Persons who respond to the collection of information contained in this form are not required to respond unless the form displays a currently valid OMB Number.

FAQ

What did Brunswick (BC) director J. Steven Whisler report on this Form 4?

He reported an acquisition of 961 Brunswick common shares at $80.22 on January 30, 2026. These shares are deferred into his director deferred account and will be distributed in installments after he ceases serving as a director of the company.

How many Brunswick (BC) shares does J. Steven Whisler own after the reported transaction?

After the transaction, he beneficially owns 96,948 Brunswick common shares directly and 1,000 shares indirectly through a family trust. The direct holdings include 517 shares that were acquired via dividend reinvestments in December 2025.

What does it mean that Whisler’s Brunswick (BC) shares are deferred?

The 961 shares are deferred into his director deferred account rather than delivered immediately. They will be automatically distributed in predetermined installments after he stops serving as a director, functioning as a form of deferred director compensation.

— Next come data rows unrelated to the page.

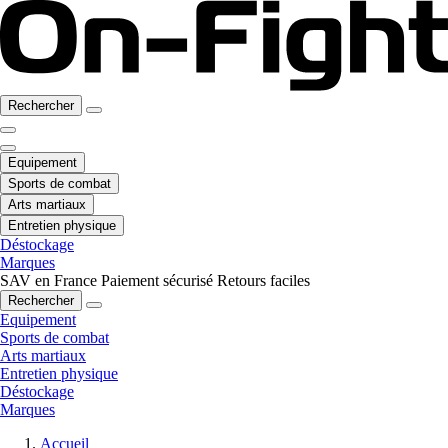
Rechercher
Equipement
Sports de combat
Arts martiaux
Entretien physique
Déstockage
Marques
SAV en France
Paiement sécurisé
Retours faciles
Rechercher
Equipement
Sports de combat
Arts martiaux
Entretien physique
Déstockage
Marques
Accueil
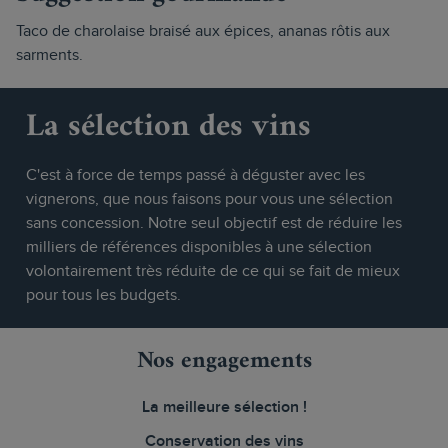
Taco de charolaise braisé aux épices, ananas rôtis aux
sarments.
La sélection des vins
C'est à force de temps passé à déguster avec les
vignerons, que nous faisons pour vous une sélection
sans concession. Notre seul objectif est de réduire les
milliers de références disponibles à une sélection
volontairement très réduite de ce qui se fait de mieux
pour tous les budgets.
Nos engagements
La meilleure sélection !
Conservation des vins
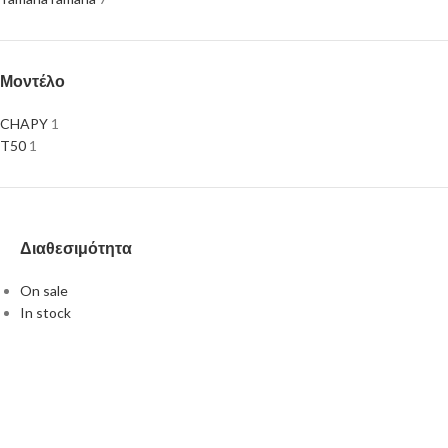
Μοντέλο
CHAPY
1
T50
1
Διαθεσιμότητα
On sale
In stock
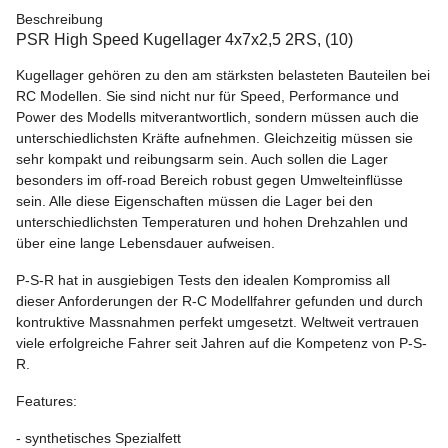
Beschreibung
PSR High Speed Kugellager 4x7x2,5 2RS, (10)
Kugellager gehören zu den am stärksten belasteten Bauteilen bei
RC Modellen. Sie sind nicht nur für Speed, Performance und
Power des Modells mitverantwortlich, sondern müssen auch die
unterschiedlichsten Kräfte aufnehmen. Gleichzeitig müssen sie
sehr kompakt und reibungsarm sein. Auch sollen die Lager
besonders im off-road Bereich robust gegen Umwelteinflüsse
sein. Alle diese Eigenschaften müssen die Lager bei den
unterschiedlichsten Temperaturen und hohen Drehzahlen und
über eine lange Lebensdauer aufweisen.
P-S-R hat in ausgiebigen Tests den idealen Kompromiss all
dieser Anforderungen der R-C Modellfahrer gefunden und durch
kontruktive Massnahmen perfekt umgesetzt. Weltweit vertrauen
viele erfolgreiche Fahrer seit Jahren auf die Kompetenz von P-S-
R.
Features:
- synthetisches Spezialfett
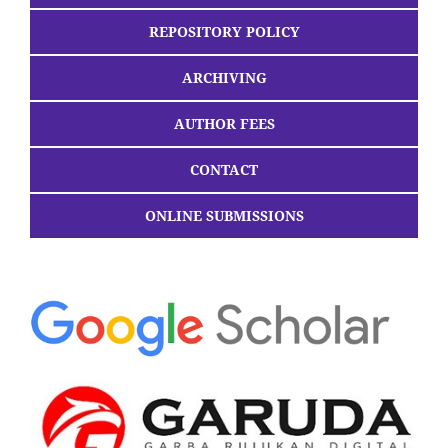
REPOSITORY POLICY
ARCHIVING
AUTHOR FEES
CONTACT
ONLINE SUBMISSIONS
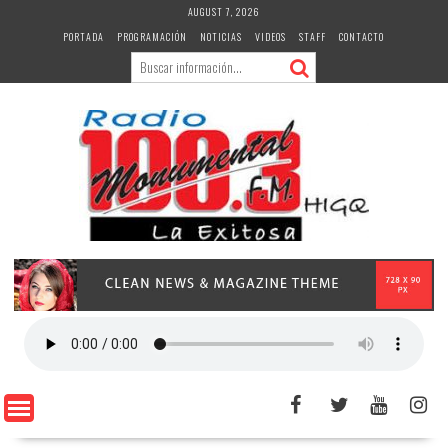
Skip
AUGUST 7, 2026
to
PORTADA
PROGRAMACIÓN
NOTICIAS
VIDEOS
STAFF
CONTACTO
content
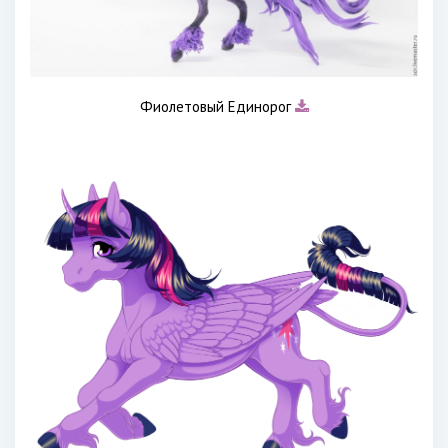
Фиолетовый Единорог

What role does the family trust play in Whisler’s Brunswick (BC) holdings?

In addition to his direct holdings, Whisler reports indirect ownership of 1,000 Brunswick common shares held by a family trust. This indicates beneficial ownership through the trust structure, separate from the shares held directly in his own name.

How were some of Whisler’s Brunswick (BC) shares acquired before this transaction?

His beneficial holdings include 517 Brunswick shares that were acquired through dividend reinvestments in December 2025. Dividend reinvestment typically means cash dividends were automatically used to purchase additional company shares instead of being paid out in cash.

Is this Brunswick (BC) Form 4 transaction a purchase or a grant of shares?

The Form 4 uses transaction code “A,” indicating an acquisition of 961 common shares at $80.22. The explanation clarifies these are deferred shares credited to his director deferred account, characteristic of stock-based director compensation rather than an open-market purchase.